Friday, August 24, 2007

“Bezique” and Other Semi-True Confessions of a Would-Be, Scrabble Champion

First Semi-Truth:
While I have been in the presence of a Scrabble board and even know people who have claimed to have played; I, myself, have never played the game. It frightens me to say that it might be too late.

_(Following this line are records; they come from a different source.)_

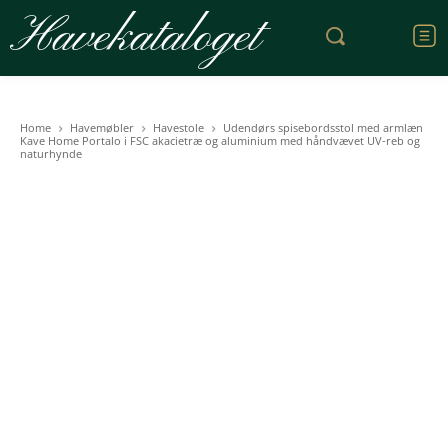
Havekataloget
Home
Havemøbler
Havestole
Udendørs spisebordsstol med armlæn
Kave Home Portalo i FSC akacietræ og aluminium med håndvævet UV-reb og
naturhynde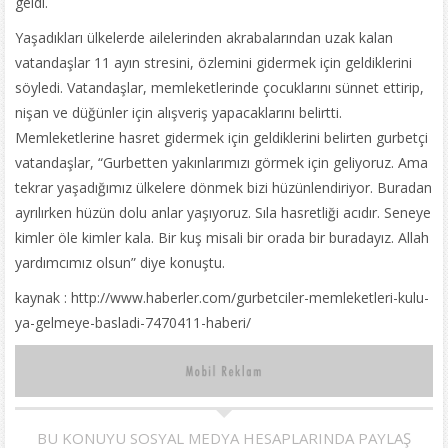
geldi.
Yaşadıkları ülkelerde ailelerinden akrabalarından uzak kalan
vatandaşlar 11 ayın stresini, özlemini gidermek için geldiklerini
söyledi. Vatandaşlar, memleketlerinde çocuklarını sünnet ettirip,
nişan ve düğünler için alışveriş yapacaklarını belirtti.
Memleketlerine hasret gidermek için geldiklerini belirten gurbetçi
vatandaşlar, “Gurbetten yakınlarımızı görmek için geliyoruz. Ama
tekrar yaşadığımız ülkelere dönmek bizi hüzünlendiriyor. Buradan
ayrılırken hüzün dolu anlar yaşıyoruz. Sıla hasretliği acıdır. Seneye
kimler öle kimler kala. Bir kuş misali bir orada bir buradayız. Allah
yardımcımız olsun” diye konuştu.
kaynak : http://www.haberler.com/gurbetciler-memleketleri-kulu-
ya-gelmeye-basladi-7470411-haberi/
BU KONUYU SOSYAL MEDYA HESAPLARINDA PAYLAŞ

My vocabulary is slipping. I used to be good with words. I used to use words just for the sake of hearing them roll off my tongue. It didn’t take me long to catch on to the fact that no one else enjoyed my use of words.

Second Semi-Truth:
My friends and family went from impressed, to bored, to annoyed, to just blatantly ignoring my multi-syllabic, word-farts. A strong vocab surely hasn’t helped me at work. In fact, I think my job can take partial blame for this whole thing! Customers aren’t going to be impressed with, “Excuse me, sir; please do not obtrude in on this embroilment. I can handle the denunciating pubescence myself!”

Keep it simple.

I can remember a classmate from my library associate class asking if we weren’t all joining this profession with a secret desire to de-corrupt the masses: to somehow win over the young girl seeking “Sheisty” or worse, “Still Sheisty” and turn her in to an Austen faithful, who sips tea as she tours the grounds of Bath.

Third Semi-Truth:
I can remember thinking, “Wow! That was a little racist, right?” I mean who’s to say Austen's more worthy of being read than Zane. Are we judging the work or the reader and is it our place to judge? But then…things changed, somewhere along the way. I think it was after the second or maybe even third request I got for a book called, “HOW-TO Kill a Mockingbird”.